3.  Single Ingredients.  I’m *pretty* decent about this, but I am to focus on putting together meals that either come from single ingredients, or if packaged, have less than 8 (give or take – if it’s got 10 good quality ingredients, then sure, if it has 5 crappy, then no, but as a general rule).  Half my cart is normally produce anyway, but it will be an interesting reality check when I go shopping this week and check out all my normal foodstuffs.

It will be interesting.  A challenge for sure, but I’m up for it.  While it’s not as hard as that cleanse, it’s definitely more challenging than counting calories.  If anyone has some damn fine barley, quinoa, or bean recipes, I’d love to hear ’em!!!

Chugga Chugga Chooo Chooo (Here comes the train-ing):

I’ve also noticed that my training lately befits an Olympic tri (20+ mile rides, 10k+ runs).  I’m extending the run to prep for the See Jane Run half, but also the theory/strategy if I’m used to long runs in the heat, a 5k will be easy peasy (of course, with some major short speedwork closer to the race so I don’t forget how).  I want to get some quality bike miles in while it’s warm enough (last year I pretty much put the bike away Oct – March, cold wind is not my buddy) and we have lofty goals of a century (100 miles) in the first half of next year.  I think getting to 50 before I have to retreat to the stationary for good is a good start.  I have 30 on the plan this weekend.

…but this makes me think.  I can probably PR an Olympic this year with my eyes closed if I continue to heat train.  Mebbe I finds a race and wing it.  If Zliten won’t kill me too much since I said I was staying short this year.

There are two reasons I wanted to stay short – #1 so I can train with Zliten, and #2 because I was afraid of gaining more with distances (since that’s what’s been going down lately).  Well, #2 is out the window since I’m on this new program, and #1?  Getting up in the morning is way less impactful to get in the long runs/bricks, the swim portion is 30-60 mins max and not anything I’m worried about, and he’s down with the long bikes together.

Definitely a consideration… or maybe I just enjoy long runs and bikes for the sake of just base building and actually getting out and enjoying the summer this year for the first time instead of retreating to the gym for 3-4 months.
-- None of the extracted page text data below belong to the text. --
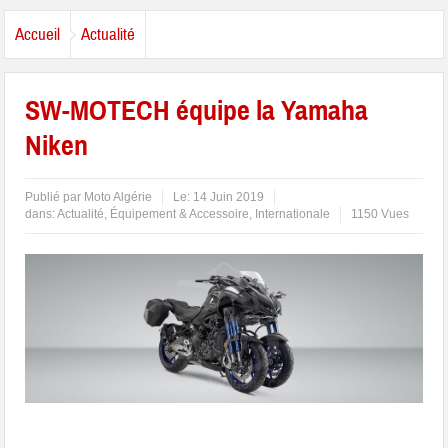
Accueil
Actualité
SW-MOTECH équipe la Yamaha
Niken
Publié par
Moto Algérie
Le:
14 Juin 2019
dans:
Actualité
,
Équipement & Accessoire
,
Internationale
1150 Vues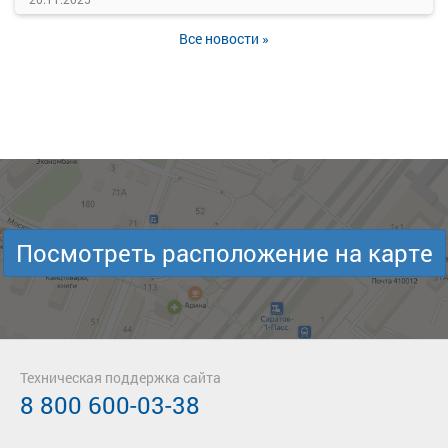
Все новости »
Посмотреть расположение на карте
Техническая поддержка сайта
8 800 600-03-38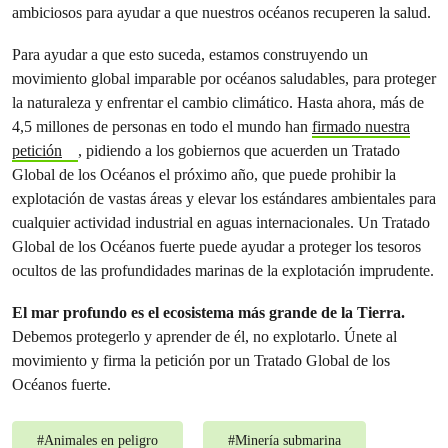
ambiciosos para ayudar a que nuestros océanos recuperen la salud.
Para ayudar a que esto suceda, estamos construyendo un
movimiento global imparable por océanos saludables, para proteger
la naturaleza y enfrentar el cambio climático. Hasta ahora, más de
4,5 millones de personas en todo el mundo han
firmado nuestra
petición
, pidiendo a los gobiernos que acuerden un Tratado
Global de los Océanos el próximo año, que puede prohibir la
explotación de vastas áreas y elevar los estándares ambientales para
cualquier actividad industrial en aguas internacionales. Un Tratado
Global de los Océanos fuerte puede ayudar a proteger los tesoros
ocultos de las profundidades marinas de la explotación imprudente.
El mar profundo es el ecosistema más grande de la Tierra.
Debemos protegerlo y aprender de él, no explotarlo. Únete al
movimiento y firma la petición por un Tratado Global de los
Océanos fuerte.
#
Animales en peligro
#
Minería submarina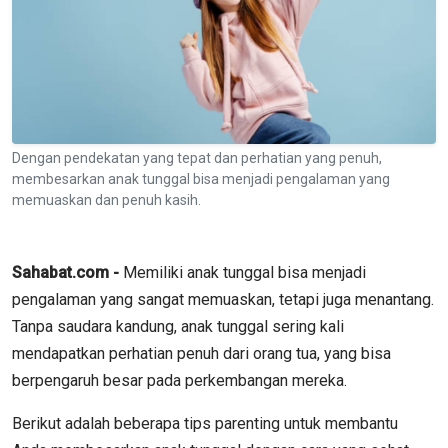
Dengan pendekatan yang tepat dan perhatian yang penuh,
membesarkan anak tunggal bisa menjadi pengalaman yang
memuaskan dan penuh kasih.
Sahabat.com -
Memiliki anak tunggal bisa menjadi
pengalaman yang sangat memuaskan, tetapi juga menantang.
Tanpa saudara kandung, anak tunggal sering kali
mendapatkan perhatian penuh dari orang tua, yang bisa
berpengaruh besar pada perkembangan mereka.
Berikut adalah beberapa tips parenting untuk membantu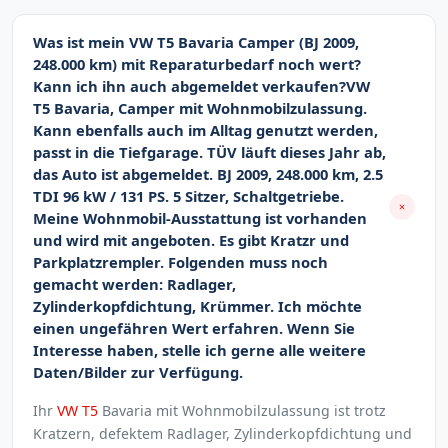
Was ist mein VW T5 Bavaria Camper (BJ 2009,
248.000 km) mit Reparaturbedarf noch wert?
Kann ich ihn auch abgemeldet verkaufen?VW
T5 Bavaria, Camper mit Wohnmobilzulassung.
Kann ebenfalls auch im Alltag genutzt werden,
passt in die Tiefgarage. TÜV läuft dieses Jahr ab,
das Auto ist abgemeldet. BJ 2009, 248.000 km, 2.5
TDI 96 kW / 131 PS. 5 Sitzer, Schaltgetriebe.
Meine Wohnmobil-Ausstattung ist vorhanden
und wird mit angeboten. Es gibt Kratzr und
Parkplatzrempler. Folgenden muss noch
gemacht werden: Radlager,
Zylinderkopfdichtung, Krümmer. Ich möchte
einen ungefähren Wert erfahren. Wenn Sie
Interesse haben, stelle ich gerne alle weitere
Daten/Bilder zur Verfügung.
Ihr
VW T5
Bavaria mit Wohnmobilzulassung ist trotz
Kratzern, defektem Radlager, Zylinderkopfdichtung und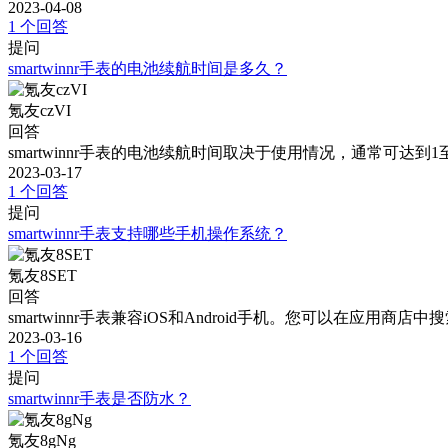
2023-04-08
1 个回答
提问
smartwinnr手表的电池续航时间是多久？
氪友czVI
回答
smartwinnr手表的电池续航时间取决于使用情况，通常可
2023-03-17
1 个回答
提问
smartwinnr手表支持哪些手机操作系统？
氪友8SET
回答
smartwinnr手表兼容iOS和Android手机。您可以在应用商店中
2023-03-16
1 个回答
提问
smartwinnr手表是否防水？
氪友8gNg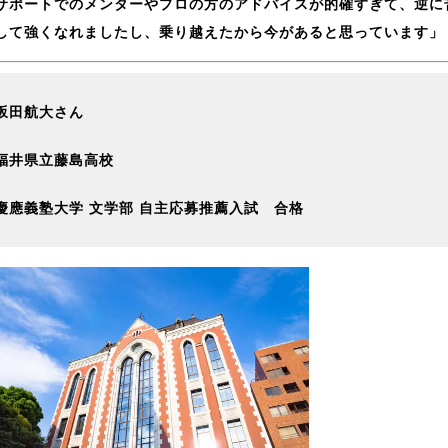
サポートでのメンターやプロの方のアドバイスが的確すぎて、逆に
して強くなれましたし、乗り越えたから今があると思っています」
坂田航大さん
福井県立藤島高校
慶應義塾大学 文学部 自主応募推薦入試 合格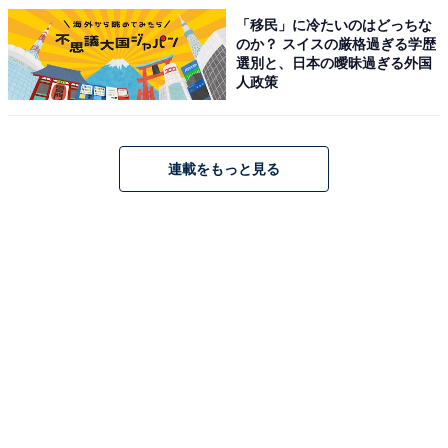
「移民」に冷たいのはどっちな
のか？ スイスの厳格過ぎる学歴
選別と、日本の曖昧過ぎる外国
人政策
連載をもっと見る
1
2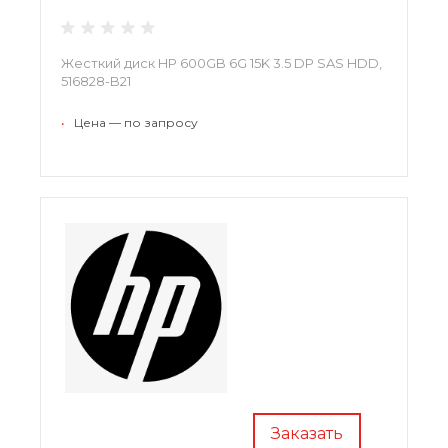
Жесткий диск HP 600GB 6G 15K 3.5 DP SAS HDD,
516828-B21
•
Цена — по запросу
Заказать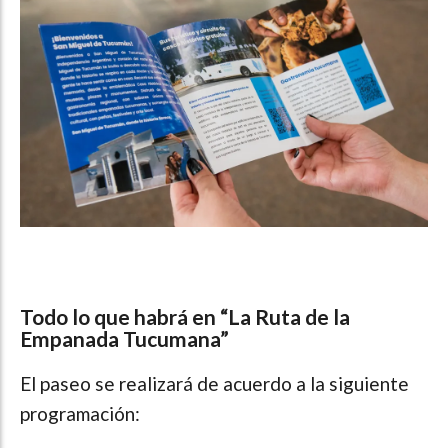
Todo lo que habrá en “La Ruta de la
Empanada Tucumana”
El paseo se realizará de acuerdo a la siguiente
programación: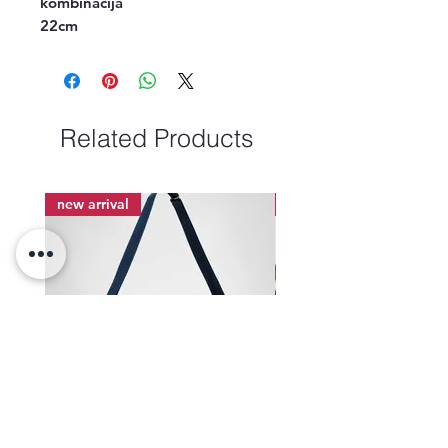
kombinacija

22cm
Related Products
new arrival
new arrival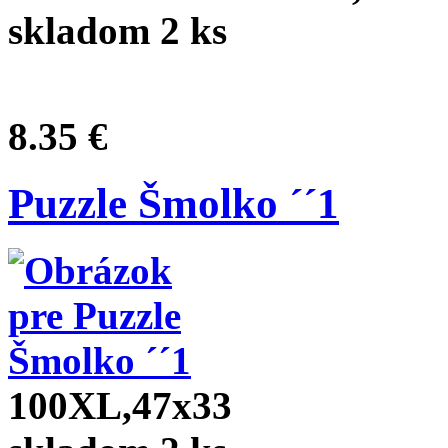
skladom 2 ks
8.35 €
Puzzle Šmolko ´´1
100XL,47x33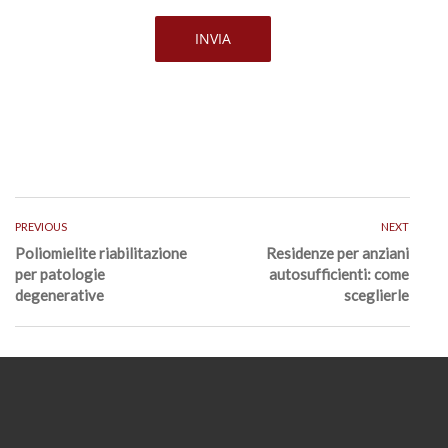
PREVIOUS
NEXT
Poliomielite riabilitazione
Residenze per anziani
per patologie
autosufficienti: come
degenerative
sceglierle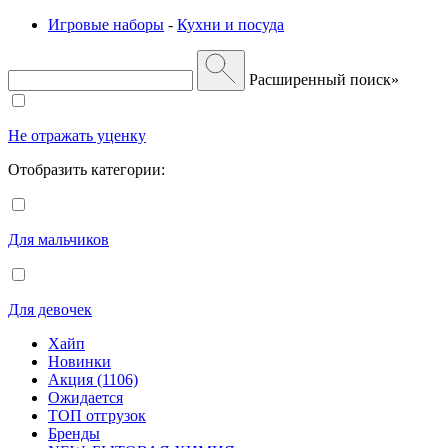
Игровые наборы
-
Кухни и посуда
Расширенный поиск»
Не отражать уценку
Отобразить категории:
Для мальчиков
Для девочек
Хайп
Новинки
Акция (1106)
Ожидается
ТОП отгрузок
Бренды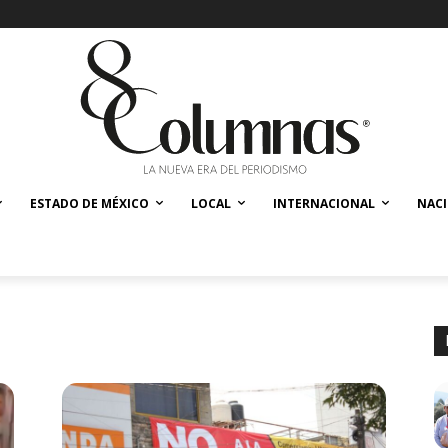
ESTADO DE MÉXICO
LOCAL
INTERNACIONAL
NAC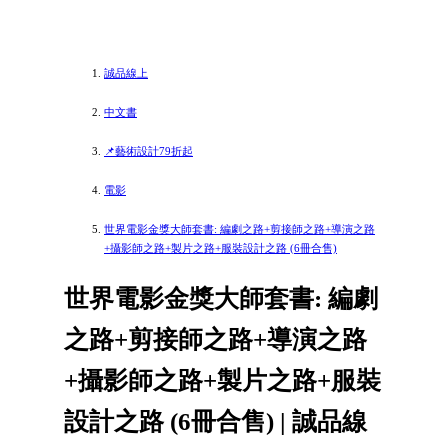
誠品線上
中文書
📌藝術設計79折起
電影
世界電影金獎大師套書: 編劇之路+剪接師之路+導演之路
+攝影師之路+製片之路+服裝設計之路 (6冊合售)
世界電影金獎大師套書: 編劇
之路+剪接師之路+導演之路
+攝影師之路+製片之路+服裝
設計之路 (6冊合售) | 誠品線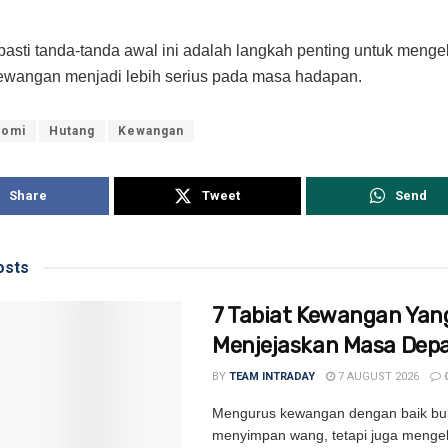
asti tanda-tanda awal ini adalah langkah penting untuk menge
ewangan menjadi lebih serius pada masa hadapan.
nomi
Hutang
Kewangan
Share
Tweet
Send
sts
7 Tabiat Kewangan Yan
Menjejaskan Masa Dep
BY
TEAM INTRADAY
7 AUGUST 2026
Mengurus kewangan dengan baik bu
menyimpan wang, tetapi juga menge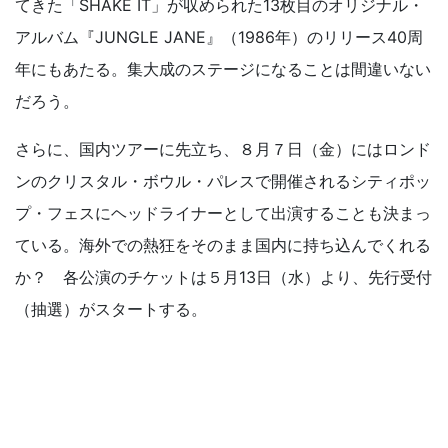
てきた「SHAKE IT」が収められた13枚目のオリジナル・
アルバム『JUNGLE JANE』（1986年）のリリース40周
年にもあたる。集大成のステージになることは間違いない
だろう。
さらに、国内ツアーに先立ち、８月７日（金）にはロンド
ンのクリスタル・ボウル・パレスで開催されるシティポッ
プ・フェスにヘッドライナーとして出演することも決まっ
ている。海外での熱狂をそのまま国内に持ち込んでくれる
か？ 各公演のチケットは５月13日（水）より、先行受付
（抽選）がスタートする。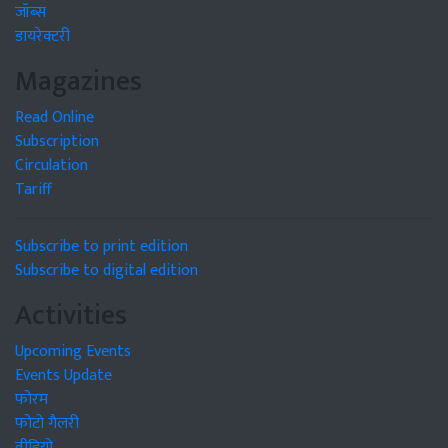
जॉब्स
डायरेक्टरी
Magazines
Read Online
Subscription
Circulation
Tariff
Subscribe to print edition
Subscribe to digital edition
Activities
Upcoming Events
Events Update
फोरम
फोटो गैलरी
वीडियो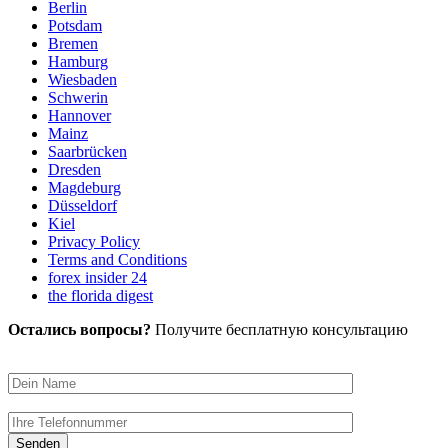
Berlin
Potsdam
Bremen
Hamburg
Wiesbaden
Schwerin
Hannover
Mainz
Saarbrücken
Dresden
Magdeburg
Düsseldorf
Kiel
Privacy Policy
Terms and Conditions
forex insider 24
the florida digest
Остались вопросы?
Получите бесплатную консультацию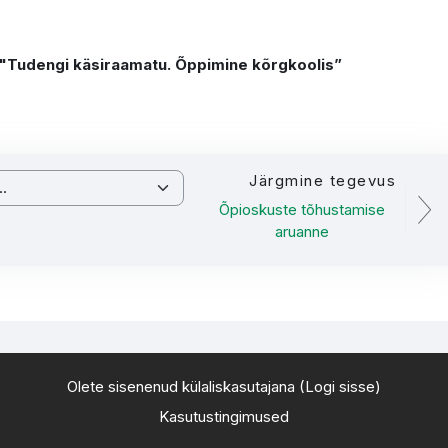
ngi käsiraamatu. Õppimine kõrgkoolis”
Järgmine tegevus
Õpioskuste tõhustamise
aruanne
Olete sisenenud külaliskasutajana (
Logi sisse
)
Kasutustingimused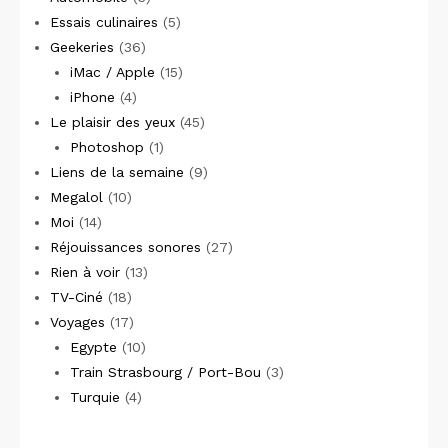
Essais culinaires
(5)
Geekeries
(36)
iMac / Apple
(15)
iPhone
(4)
Le plaisir des yeux
(45)
Photoshop
(1)
Liens de la semaine
(9)
Megalol
(10)
Moi
(14)
Réjouissances sonores
(27)
Rien à voir
(13)
TV-Ciné
(18)
Voyages
(17)
Egypte
(10)
Train Strasbourg / Port-Bou
(3)
Turquie
(4)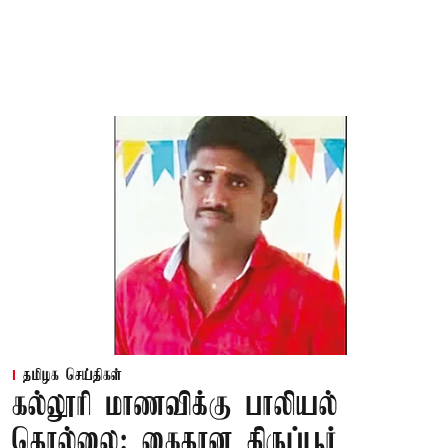
தமிழக செய்திகள்
கல்லூரி மாணவிக்கு பாலியல்
தொல்லை: கைதான திருப்பூர்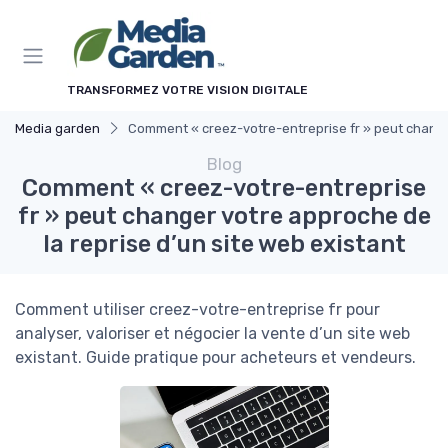
Panneau de gestion des cookies
TRANSFORMEZ VOTRE VISION DIGITALE
Media garden
Comment « creez-votre-entreprise fr » peut changer
Blog
Comment « creez-votre-entreprise
fr » peut changer votre approche de
la reprise d’un site web existant
Comment utiliser creez-votre-entreprise fr pour
analyser, valoriser et négocier la vente d’un site web
existant. Guide pratique pour acheteurs et vendeurs.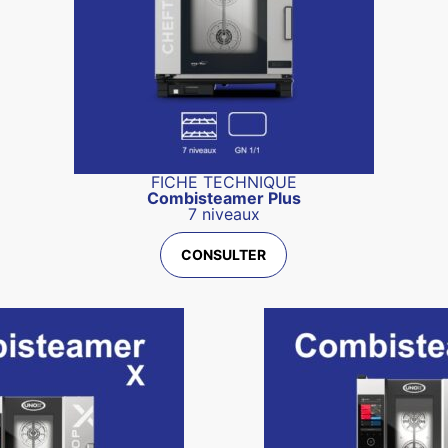
FICHE TECHNIQUE
Combisteamer Plus
7 niveaux
CONSULTER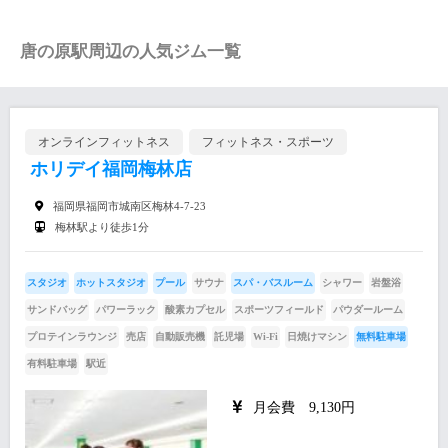
唐の原駅周辺の人気ジム一覧
オンラインフィットネス
フィットネス・スポーツ
ホリデイ福岡梅林店
福岡県福岡市城南区梅林4-7-23
梅林駅より徒歩1分
スタジオ
ホットスタジオ
プール
サウナ
スパ・バスルーム
シャワー
岩盤浴
サンドバッグ
パワーラック
酸素カプセル
スポーツフィールド
パウダールーム
プロテインラウンジ
売店
自動販売機
託児場
Wi-Fi
日焼けマシン
無料駐車場
有料駐車場
駅近
月会費 9,130円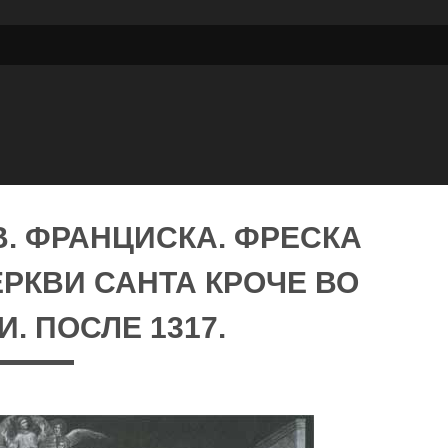
В. ФРАНЦИСКА. ФРЕСКА
РКВИ САНТА КРОЧЕ ВО
. ПОСЛЕ 1317.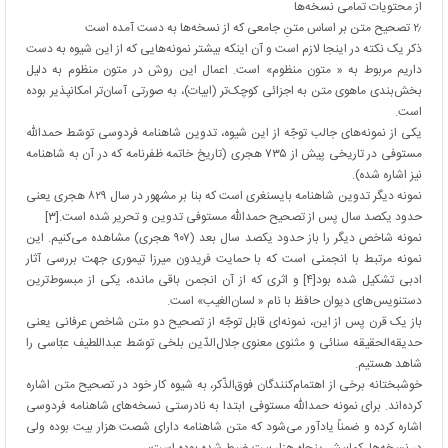
از محتویات تمامی نسخه‌ها
۲٫ تصحیح متن بر اساس متنِ جامعی که از نسخه‌ها به دست آمده است
ذکر یک نکته در اینجا لازم است و آن اینکه بیشتر نمونه‌هایی که از این شیوه به دست
داریم مربوط به « متون منظوم» است. اعمال این روش در متون منظوم به دلیل
بخش‌بندی ماهوی متن به اجزائی کوچک‌تر (ابیات)، به صورتی آسان‌تر امکانپذیر بوده
است.
یکی از نمونه‌های جالب توجّه از این شیوه، تدوین شاهنامه فردوسی توسّط حمدالله
مستوفی در تاریخی پیش از ۷۳۵ هجری (تاریخ خاتمه ظفرنامه که در آن به شاهنامه
نیز اشاره شده).
نمونه دیگر تدوین شاهنامه بایسنغری است که بنا بر مشهور در سال ۸۲۹ هجری یعنی
حدود یکصد سال پس از تصحیح حمدالله مستوفی تدوین و تحریر شده است.[۳]
نمونه شاخص دیگر را باز حدود یکصد سال بعد (۹۰۷ هجری) مشاهده می‌کنیم. این
نمونه مرتبط با انجمنی است که با حمایت فریدون میرزا تیموری جهت بررسی آثار
ادبی تشکیل شده بود[۴] و اثری که از آن انجمن باقی مانده، یکی از مبسوط‌ترین
دستنویس‌های دیوان حافظ با نام « لسان‌الغیب» است.
باز یک قرن پس از این، نمونه‌ای قابل توجّه از تصحیح دو متن شاخص عرفانی یعنی
حدیقه‌الحقیقه سنائی و مثنوی معنوی جلال‌الدّین بلخی توسّط عبداللطیف عبّاسی را
شاهد هستیم.
خوشبختانه برخی از اهتمام‌کنندگان فوق‌الذّکر، به شیوه کار خود در تصحیح متن اشاره
کرده‌اند. برای نمونه حمداللّه مستوفی ابتدا به نادرستی نسخه‌های شاهنامه فردوسی
اشاره کرده و ضمناً یادآور می‌شود که متن شاهنامه دارای شصت هزار بیت بوده ولی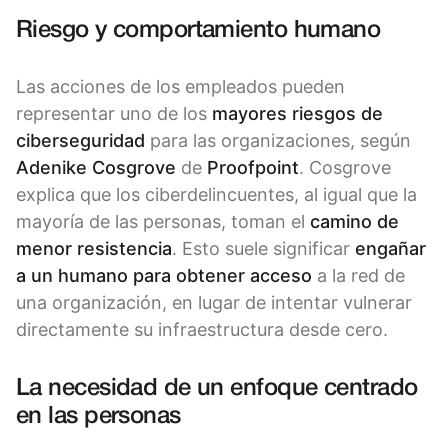
Riesgo y comportamiento humano
Las acciones de los empleados pueden
representar uno de los
mayores riesgos de
ciberseguridad
para las organizaciones, según
Adenike Cosgrove
de
Proofpoint
. Cosgrove
explica que los ciberdelincuentes, al igual que la
mayoría de las personas, toman el
camino de
menor resistencia
. Esto suele significar
engañar
a un humano para obtener acceso
a la red de
una organización, en lugar de intentar vulnerar
directamente su infraestructura desde cero.
La necesidad de un enfoque centrado
en las personas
So, any good recipes? Olympic tri or stick with sprints?  Think my lady person is sane or crazy for trying to make me go low grain?


Observations and Experiences


Age 32.45 Life Lessons


  1. I think your nutritionist sounds brilliant. Seriously, that blood sugar stuff has taken me forever to figure out – I wish someone would have explained it to me that simply years ago. And I’m so glad that you are so happy with it! Yay!!

  2. Miz

    Your number one changed my life—it came my way via the book the Zone and while it took me a bit (ok eons ) to integrate it really really works.